TASK DETAILS:
Your answer must be the lines from the start of the records through the line with "Languages in Africa", exactly as written, without the pictures.

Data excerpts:
--------
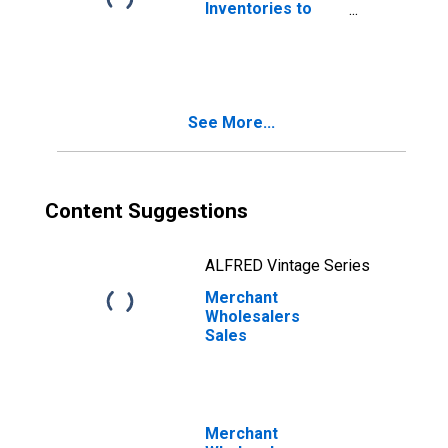
Inventories to
Sales Ratio
See More...
Content Suggestions
ALFRED Vintage Series
Merchant
Wholesalers
Sales
Merchant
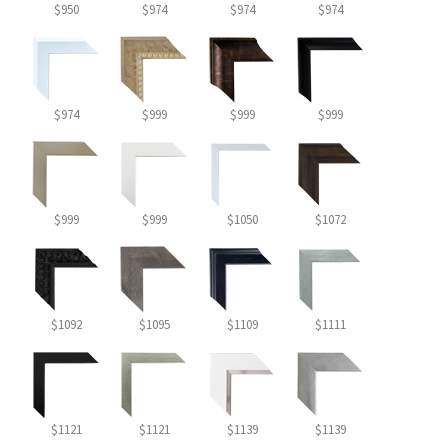
$950
$974
$974
$974
$974
$999
$999
$999
$999
$999
$1050
$1072
$1092
$1095
$1109
$1111
$1121
$1121
$1139
$1139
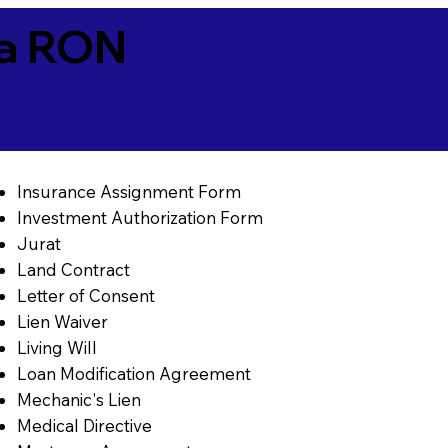
ia RON
Insurance Assignment Form
Investment Authorization Form
Jurat
Land Contract
Letter of Consent
Lien Waiver
Living Will
Loan Modification Agreement
Mechanic's Lien
Medical Directive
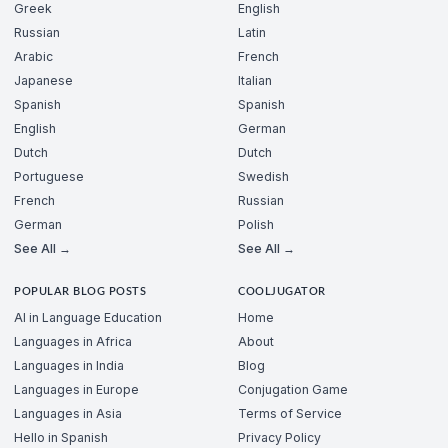
Greek
English
Russian
Latin
Arabic
French
Japanese
Italian
Spanish
Spanish
English
German
Dutch
Dutch
Portuguese
Swedish
French
Russian
German
Polish
See All →
See All →
POPULAR BLOG POSTS
COOLJUGATOR
AI in Language Education
Home
Languages in Africa
About
Languages in India
Blog
Languages in Europe
Conjugation Game
Languages in Asia
Terms of Service
Hello in Spanish
Privacy Policy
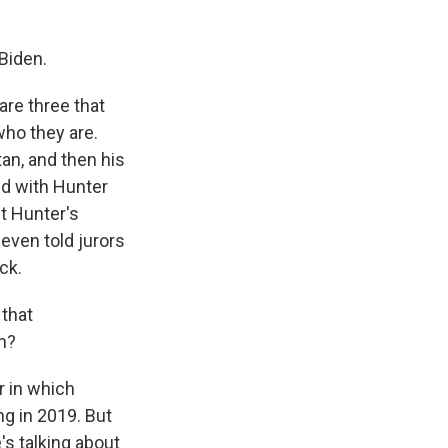
Biden.
are three that
 who they are.
tan, and then his
ed with Hunter
ut Hunter's
even told jurors
ck.
 that
n?
r in which
ng in 2019. But
s talking about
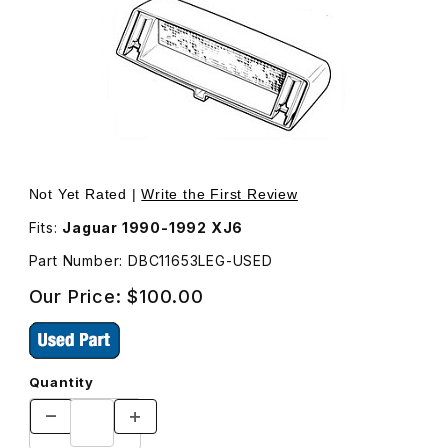
Thumbnail Filmstrip of USED Third Brake Light With Moun
Not Yet Rated |
Write the First Review
Fits:
Jaguar 1990-1992 XJ6
Part Number: DBC11653LEG-USED
Our Price:
$100.00
Quantity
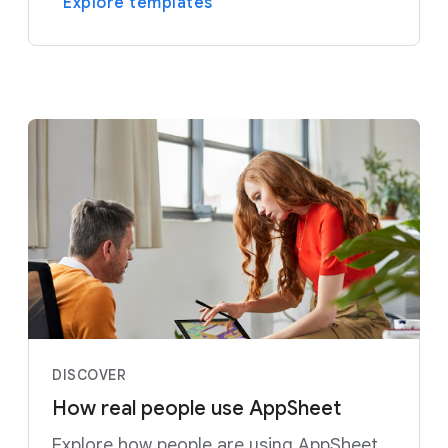
Explore templates
DISCOVER
How real people use AppSheet
Explore how people are using AppSheet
--------
SOLUTION BELOW:
Inventories to
Sales Ratio
See More...
Content Suggestions
ALFRED Vintage Series
Merchant
Wholesalers
Sales
Merchant
$950
$974
$974
$974
$974
$999
$999
$999
$999
$999
$1050
$1072
$1092
$1095
$1109
$1111
$1121
$1121
$1139
$1139
ia RON
Insurance Assignment Form
Investment Authorization Form
Jurat
Land Contract
Letter of Consent
Lien Waiver
Living Will
Loan Modification Agreement
Mechanic's Lien
Medical Directive
Greek
English
Russian
Latin
Arabic
French
Japanese
Italian
Spanish
Spanish
English
German
Dutch
Dutch
Portuguese
Swedish
French
Russian
German
Polish
See All →
See All →
POPULAR BLOG POSTS
COOLJUGATOR
AI in Language Education
Home
Languages in Africa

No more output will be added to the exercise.